Leg lamps may dominate the holiday-tour circuit around town. But another local venture has quietly gathered the world’s largest collection of Christmas-themed movie memorabilia. It’s called the “Holly”wood Christmas Movieland Museum, and in recent years it’s shared billing with the Christmas Story House on Lolly the Trolley’s annual holiday tours.
Movieland features more than 400 Hollywood remnants, from the sleigh used by Jim Carrey in The Grinch to Will Ferrell’s Buddy costume from Elf. It also boasts an unmistakably Cleveland bent: the elaborate holiday window displays from downtown’s Higbee’s and Halle’s of years gone by — and of course, Mr.
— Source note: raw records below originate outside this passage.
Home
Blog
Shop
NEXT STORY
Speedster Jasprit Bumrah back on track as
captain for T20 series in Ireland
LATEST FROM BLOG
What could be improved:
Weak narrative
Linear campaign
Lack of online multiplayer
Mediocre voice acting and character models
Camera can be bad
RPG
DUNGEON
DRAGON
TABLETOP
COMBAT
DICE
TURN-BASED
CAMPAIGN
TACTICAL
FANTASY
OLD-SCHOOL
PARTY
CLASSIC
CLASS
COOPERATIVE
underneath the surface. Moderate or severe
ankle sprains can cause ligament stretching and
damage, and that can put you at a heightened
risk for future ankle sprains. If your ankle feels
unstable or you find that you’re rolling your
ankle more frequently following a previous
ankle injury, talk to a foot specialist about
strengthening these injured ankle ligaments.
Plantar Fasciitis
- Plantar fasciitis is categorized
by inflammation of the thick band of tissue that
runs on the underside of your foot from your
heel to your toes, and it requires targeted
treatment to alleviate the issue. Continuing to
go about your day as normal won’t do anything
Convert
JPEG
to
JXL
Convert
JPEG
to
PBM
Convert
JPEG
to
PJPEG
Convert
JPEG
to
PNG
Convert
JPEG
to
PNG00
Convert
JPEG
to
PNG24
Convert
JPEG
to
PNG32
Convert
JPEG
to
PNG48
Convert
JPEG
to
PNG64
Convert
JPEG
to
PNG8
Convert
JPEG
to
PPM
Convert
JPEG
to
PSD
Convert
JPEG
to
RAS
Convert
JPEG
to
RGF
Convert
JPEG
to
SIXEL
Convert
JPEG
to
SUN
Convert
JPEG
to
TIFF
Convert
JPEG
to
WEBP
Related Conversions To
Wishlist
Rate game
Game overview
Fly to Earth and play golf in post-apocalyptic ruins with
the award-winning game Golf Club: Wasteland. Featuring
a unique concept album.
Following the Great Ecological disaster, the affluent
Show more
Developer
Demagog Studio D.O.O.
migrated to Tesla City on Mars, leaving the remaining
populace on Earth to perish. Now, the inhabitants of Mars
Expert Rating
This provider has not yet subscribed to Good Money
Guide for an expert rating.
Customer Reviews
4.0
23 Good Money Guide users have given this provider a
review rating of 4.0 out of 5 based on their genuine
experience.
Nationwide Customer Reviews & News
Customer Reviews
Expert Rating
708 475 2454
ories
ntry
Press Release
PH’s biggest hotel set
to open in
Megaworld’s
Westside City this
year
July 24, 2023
Jingeling memorabilia.
The problem? Movieland has lost its strip-mall home in North Olmsted and may not open this month as planned. What’s worse, the museum’s owners say they’re forced to entertain a bid to move their shop to — gasp — Pigeon Forge, Tennessee.
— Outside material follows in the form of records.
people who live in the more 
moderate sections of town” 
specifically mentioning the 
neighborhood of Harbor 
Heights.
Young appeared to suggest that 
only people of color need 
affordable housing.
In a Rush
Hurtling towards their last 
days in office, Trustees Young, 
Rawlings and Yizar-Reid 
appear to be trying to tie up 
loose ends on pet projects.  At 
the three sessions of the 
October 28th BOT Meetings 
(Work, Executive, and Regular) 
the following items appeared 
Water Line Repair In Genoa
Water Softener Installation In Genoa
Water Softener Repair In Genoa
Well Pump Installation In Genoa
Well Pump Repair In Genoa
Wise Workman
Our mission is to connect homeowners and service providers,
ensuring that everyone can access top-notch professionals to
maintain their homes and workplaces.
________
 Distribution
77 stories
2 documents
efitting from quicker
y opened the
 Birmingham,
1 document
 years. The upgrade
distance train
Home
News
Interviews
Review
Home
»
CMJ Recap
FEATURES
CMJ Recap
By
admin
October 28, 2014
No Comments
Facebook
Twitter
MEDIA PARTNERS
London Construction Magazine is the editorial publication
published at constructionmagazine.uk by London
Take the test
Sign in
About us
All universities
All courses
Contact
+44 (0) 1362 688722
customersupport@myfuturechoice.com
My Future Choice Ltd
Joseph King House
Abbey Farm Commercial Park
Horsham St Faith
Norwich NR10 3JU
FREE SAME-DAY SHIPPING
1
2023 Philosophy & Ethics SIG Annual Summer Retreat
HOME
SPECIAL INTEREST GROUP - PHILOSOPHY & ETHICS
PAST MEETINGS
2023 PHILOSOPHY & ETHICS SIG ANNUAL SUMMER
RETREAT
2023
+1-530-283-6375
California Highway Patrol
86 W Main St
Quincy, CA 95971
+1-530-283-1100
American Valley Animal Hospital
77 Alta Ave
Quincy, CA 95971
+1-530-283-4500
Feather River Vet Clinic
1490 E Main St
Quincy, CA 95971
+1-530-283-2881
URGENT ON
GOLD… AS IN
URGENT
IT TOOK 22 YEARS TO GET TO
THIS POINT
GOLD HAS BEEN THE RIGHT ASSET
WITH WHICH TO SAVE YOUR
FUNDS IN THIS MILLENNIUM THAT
“We are trying to retain it in Cleveland,” says Dena Klaus, wife of Movieland Museum creator Mark Klaus, whose name we are not making up. “The Christmas Story House is here, and with both locations open it was a tremendous draw. It’s like a hidden gem inside of Cleveland.”
Although negotiations are ongoing for two suburban Cleveland locations, if a 10,000 square-foot space with 16-foot ceilings (the Grinch sleigh is the dealbreaker) isn’t found soon, there will be no Movieland Museum anywhere this year.
“We are trying to get the backing from a city that really wants us,” Dena says. “We bring people from 20 different states, and we can really turn a community around. We are looking for people with buildings willing to work out a deal ... or an angel investor.”
Meanwhile, all is not lost: The museum will continue to sell its Christmas Vacation moose mugs and moose punch bowls online, whether the place reopens here, Pigeon Forge, or Wally World.